How To Throw An Epic Rager: This Montauk Duo Schools Us

Remember that party in high school? Acres of red cups, screaming soundtrack, and potential hookups on every couch? Picture that for adults, thanks to "Shark Attack," the legendary, annual Montauk party thrown by a duo that knows a thing or two about ragers — power publicist Jeanann Williams and big-time photographer Ben Watts. This year's bash, held at Rick’s Crabby Cowboy Cafe, was no exception. An affair for 800 guests (though according to some reports, more than 2,500 showed up) hosted by Watts, Ben Pundole (of Ruschmeyer's fame), and Milk Studios' Mazdack Rassi, it featured DJ sets by Zen Freeman, Chelsea Leyland, Carl Kennedy, and Victor Calderone.
With a BBQ, tons of neon lights, massive speakers, blow-up sharks, and copious cocktails, you can bet the throwdown got rowdy — and, of course, R29 was on hand to snap all of the action ... and maybe take a shot or three. And, just like those memorable (or hard to remember) teenage gatherings, there was that bummer police raid. Click through to check out the setup of this massive attack, and get inspired to host your own good times on a big scale — minus the cops, please.
"Keep it real, keep it local."
What was the first thing you envisioned when you started planning the party? Was there one thing that you instantly knew the party needed?
"Ben always thinks first about the music, wanting it to be bigger and better than the year before. He really just wants everyone to have an incredible time. I focus on the logistics — not quite as fun."

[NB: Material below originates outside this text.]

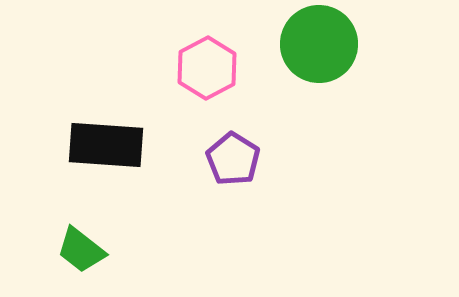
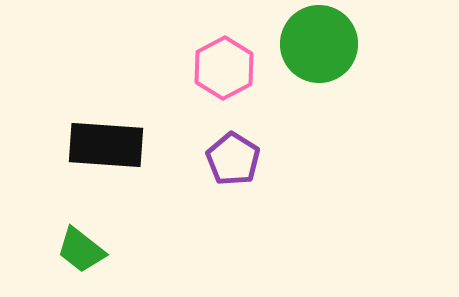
pink hexagon: moved 17 px right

"Shhhhh, Shark Attack is upon you."
Were you stressed on the day of the party? If so, how did you manage to calm yourself down?
"Yes, definitely. Due to the size of the event, there were so many variables and things out of my control, and I found that hard to take. My nervous energy kept me busy all day, but I took a mid-afternoon break and ran out to Ric Pipino's pop-up salon for a little pampering ... instant relaxation. And, I must credit the rosé my girlfriends and I drank before heading to the party — took the edge right off."
"They don't blow up themselves."
"Sharky Tale."
Photographed by Mark Iantosca
"Make it more pink, mate."
What were some of the songs that you made sure were played? What vibe were you going for when choosing the music?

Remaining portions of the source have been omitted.